Segment Start: INPUT
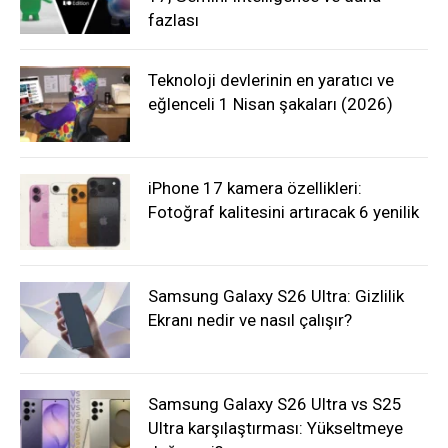
fazlası
Teknoloji devlerinin en yaratıcı ve
eğlenceli 1 Nisan şakaları (2026)
iPhone 17 kamera özellikleri:
Fotoğraf kalitesini artıracak 6 yenilik
Samsung Galaxy S26 Ultra: Gizlilik
Ekranı nedir ve nasıl çalışır?
Samsung Galaxy S26 Ultra vs S25
Ultra karşılaştırması: Yükseltmeye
Segment End: INPUT
DESCRIPTION OF THE TASK ->
Please write out every entry exactly, but skip the pictures.

RESULT OF THE EXERCISE ->
fazlası
Teknoloji devlerinin en yaratıcı ve
eğlenceli 1 Nisan şakaları (2026)
iPhone 17 kamera özellikleri:
Fotoğraf kalitesini artıracak 6 yenilik
Samsung Galaxy S26 Ultra: Gizlilik
Ekranı nedir ve nasıl çalışır?
Samsung Galaxy S26 Ultra vs S25
Ultra karşılaştırması: Yükseltmeye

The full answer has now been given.